▶ _PROMPT_: Return, from the listing below, every line that includes "вези".
[SUPPLIED ENTRIES Boundary: Start]
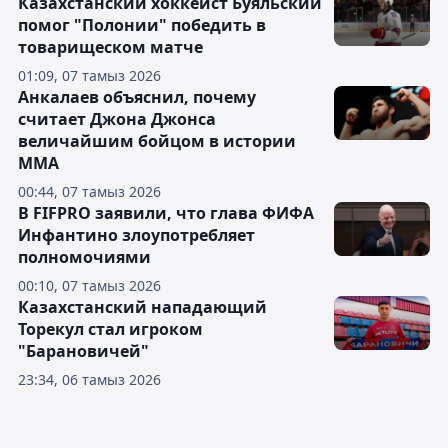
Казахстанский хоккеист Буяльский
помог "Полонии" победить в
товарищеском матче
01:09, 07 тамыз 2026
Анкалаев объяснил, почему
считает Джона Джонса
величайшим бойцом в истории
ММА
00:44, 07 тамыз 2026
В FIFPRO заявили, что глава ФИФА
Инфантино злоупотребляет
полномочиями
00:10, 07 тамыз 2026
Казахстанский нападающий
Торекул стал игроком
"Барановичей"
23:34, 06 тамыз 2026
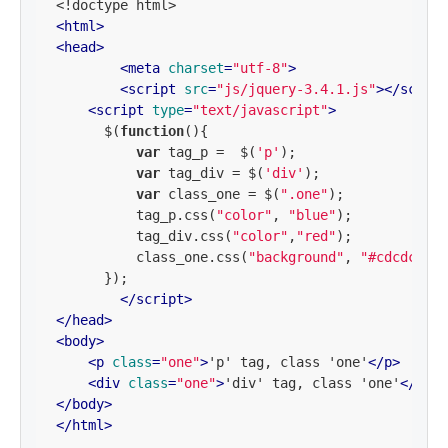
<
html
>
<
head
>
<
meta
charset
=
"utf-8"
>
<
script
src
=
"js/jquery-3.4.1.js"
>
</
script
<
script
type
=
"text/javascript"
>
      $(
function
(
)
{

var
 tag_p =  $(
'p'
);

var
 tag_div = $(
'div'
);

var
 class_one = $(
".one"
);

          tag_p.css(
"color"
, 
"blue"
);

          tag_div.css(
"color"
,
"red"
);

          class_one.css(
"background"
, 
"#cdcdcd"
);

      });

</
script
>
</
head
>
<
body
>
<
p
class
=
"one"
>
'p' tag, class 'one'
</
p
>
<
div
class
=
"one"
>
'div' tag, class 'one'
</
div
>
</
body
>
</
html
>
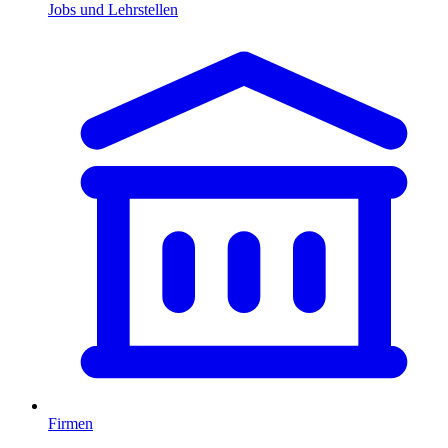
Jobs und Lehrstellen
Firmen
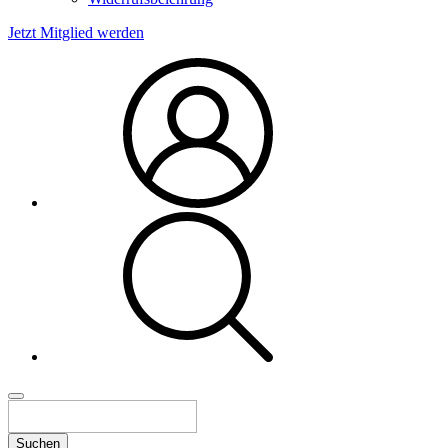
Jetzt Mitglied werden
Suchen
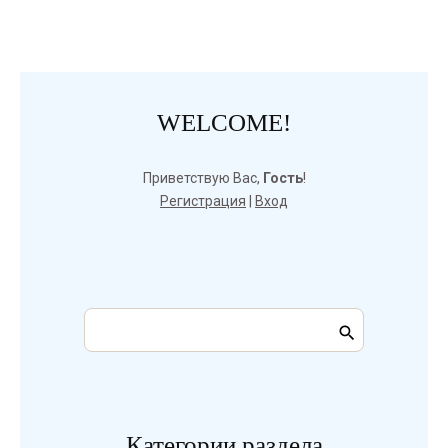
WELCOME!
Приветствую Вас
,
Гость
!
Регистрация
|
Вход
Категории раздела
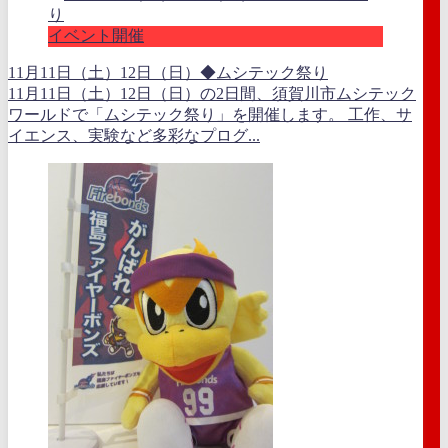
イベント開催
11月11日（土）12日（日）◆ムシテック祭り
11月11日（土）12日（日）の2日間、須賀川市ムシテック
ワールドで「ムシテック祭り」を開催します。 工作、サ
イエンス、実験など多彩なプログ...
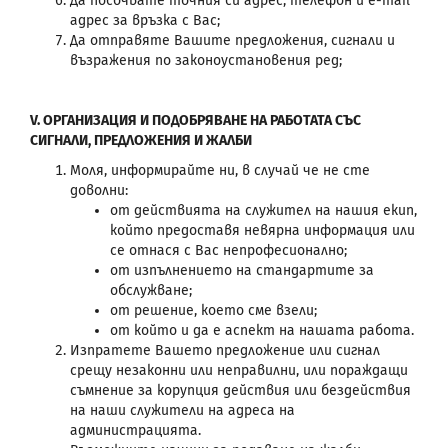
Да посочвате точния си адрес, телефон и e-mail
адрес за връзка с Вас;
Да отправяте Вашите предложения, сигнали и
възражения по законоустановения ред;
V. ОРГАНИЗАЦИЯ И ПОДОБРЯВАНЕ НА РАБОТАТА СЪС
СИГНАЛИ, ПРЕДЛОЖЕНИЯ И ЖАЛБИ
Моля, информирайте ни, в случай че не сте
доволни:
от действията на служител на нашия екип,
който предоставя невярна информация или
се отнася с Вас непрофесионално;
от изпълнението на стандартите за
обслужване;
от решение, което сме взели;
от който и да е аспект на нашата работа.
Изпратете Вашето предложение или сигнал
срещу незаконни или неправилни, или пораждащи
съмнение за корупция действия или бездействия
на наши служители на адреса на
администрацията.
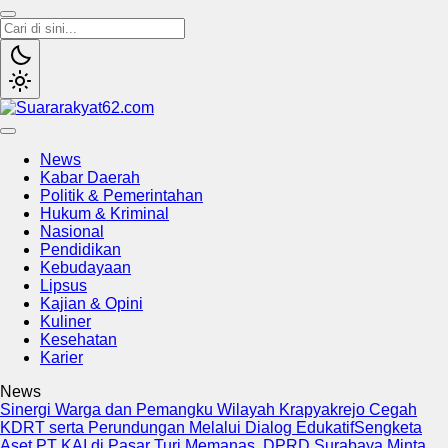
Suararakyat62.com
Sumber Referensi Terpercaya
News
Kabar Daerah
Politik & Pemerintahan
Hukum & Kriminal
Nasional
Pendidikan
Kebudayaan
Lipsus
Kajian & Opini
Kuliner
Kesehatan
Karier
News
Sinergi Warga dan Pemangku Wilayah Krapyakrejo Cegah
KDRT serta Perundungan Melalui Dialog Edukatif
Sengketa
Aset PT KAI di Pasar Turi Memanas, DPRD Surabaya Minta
[SUPPLIED ENTRIES Boundary: End]
[SUPPLIED ENTRIES Boundary: Start]
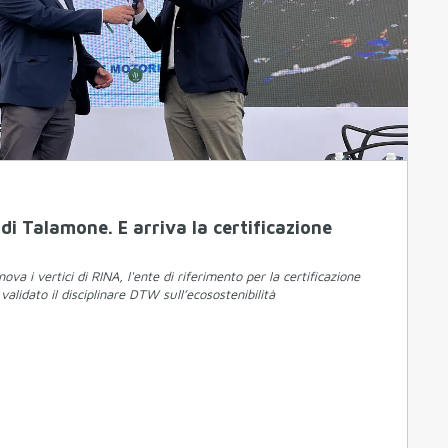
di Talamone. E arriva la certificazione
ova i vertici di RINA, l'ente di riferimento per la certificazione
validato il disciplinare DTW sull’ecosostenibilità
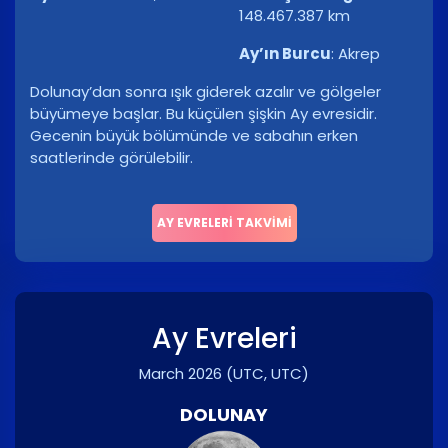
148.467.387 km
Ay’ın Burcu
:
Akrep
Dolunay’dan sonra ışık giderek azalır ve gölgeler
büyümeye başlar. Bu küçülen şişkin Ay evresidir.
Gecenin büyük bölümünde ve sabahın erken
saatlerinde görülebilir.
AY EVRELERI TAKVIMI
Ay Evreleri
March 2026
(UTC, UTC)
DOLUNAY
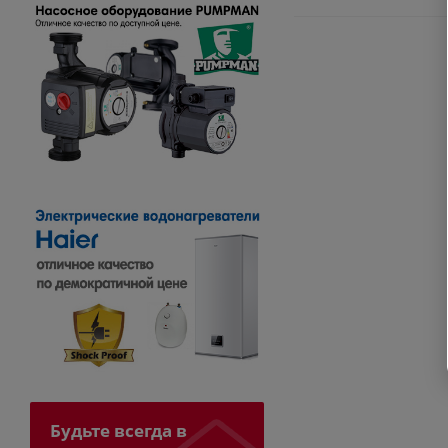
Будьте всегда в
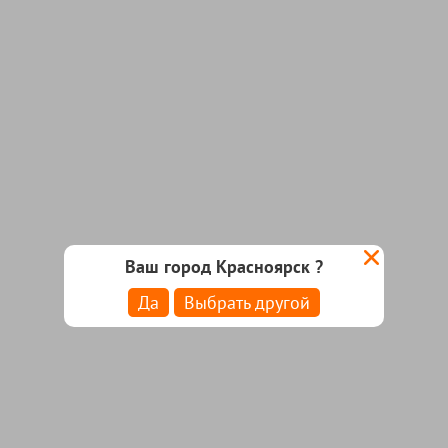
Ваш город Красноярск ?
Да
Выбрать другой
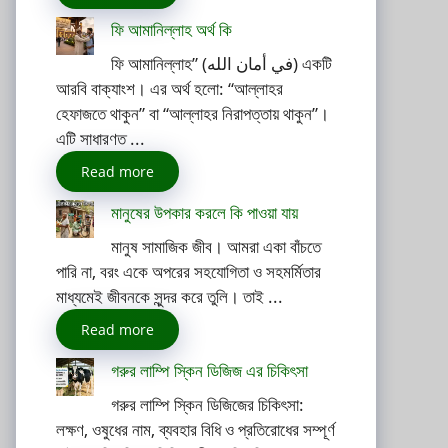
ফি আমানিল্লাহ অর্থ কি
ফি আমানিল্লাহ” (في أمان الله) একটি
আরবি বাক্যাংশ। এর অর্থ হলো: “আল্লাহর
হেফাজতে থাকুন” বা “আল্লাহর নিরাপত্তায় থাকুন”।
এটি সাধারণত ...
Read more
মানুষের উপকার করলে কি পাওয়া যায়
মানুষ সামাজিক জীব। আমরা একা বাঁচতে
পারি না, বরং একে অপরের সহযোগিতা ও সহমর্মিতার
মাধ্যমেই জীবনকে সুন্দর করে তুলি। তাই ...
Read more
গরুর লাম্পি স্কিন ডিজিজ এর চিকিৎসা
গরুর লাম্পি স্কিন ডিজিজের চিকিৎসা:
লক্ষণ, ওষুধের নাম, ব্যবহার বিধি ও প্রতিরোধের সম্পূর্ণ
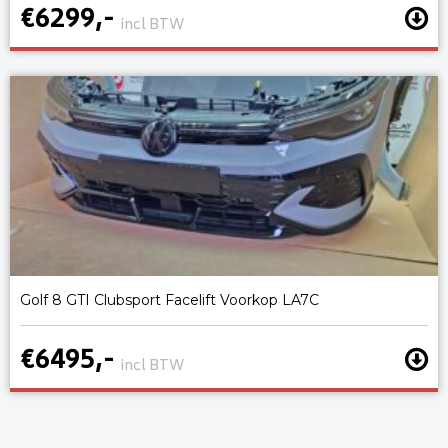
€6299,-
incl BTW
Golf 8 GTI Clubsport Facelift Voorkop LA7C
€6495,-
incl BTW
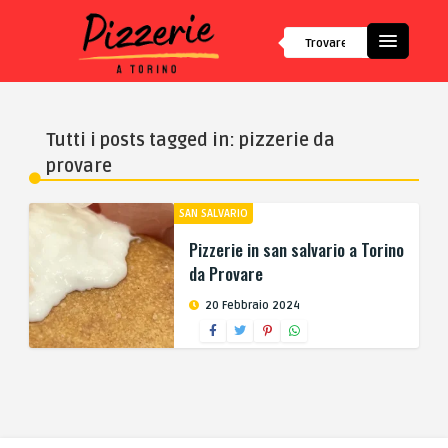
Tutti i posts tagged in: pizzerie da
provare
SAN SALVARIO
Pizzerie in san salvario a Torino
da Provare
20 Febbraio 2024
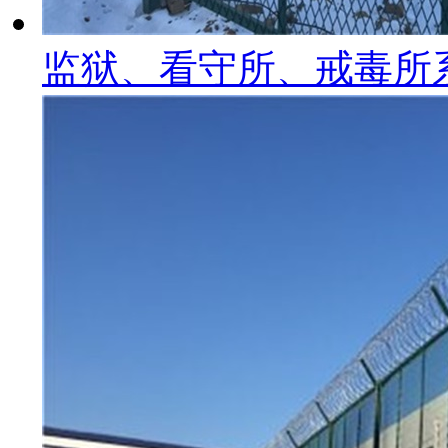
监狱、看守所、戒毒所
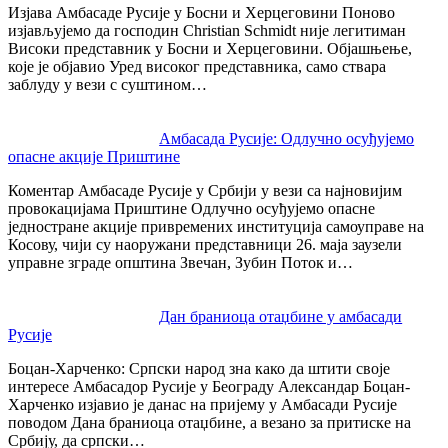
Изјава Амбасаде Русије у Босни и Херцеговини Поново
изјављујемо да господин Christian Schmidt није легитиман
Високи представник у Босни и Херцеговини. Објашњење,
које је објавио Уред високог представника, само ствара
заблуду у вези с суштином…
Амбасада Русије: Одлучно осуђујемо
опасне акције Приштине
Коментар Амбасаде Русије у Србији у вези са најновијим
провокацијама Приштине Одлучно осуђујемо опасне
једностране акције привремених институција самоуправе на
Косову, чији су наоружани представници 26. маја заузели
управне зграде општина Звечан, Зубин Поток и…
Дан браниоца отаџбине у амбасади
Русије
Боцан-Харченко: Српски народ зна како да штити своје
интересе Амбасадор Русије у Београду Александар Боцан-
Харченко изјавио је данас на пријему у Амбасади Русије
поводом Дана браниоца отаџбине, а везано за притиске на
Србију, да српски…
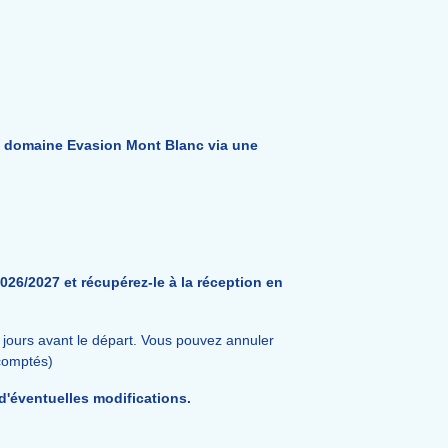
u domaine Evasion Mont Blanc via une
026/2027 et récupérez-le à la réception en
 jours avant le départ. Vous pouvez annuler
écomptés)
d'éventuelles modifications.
[SUPPLIED ENTRIES Boundary: End]
▶ _SOLUTION FOR THIS EXERCISE_:
заблуду у вези с суштином…
Коментар Амбасаде Русије у Србији у вези са најновијим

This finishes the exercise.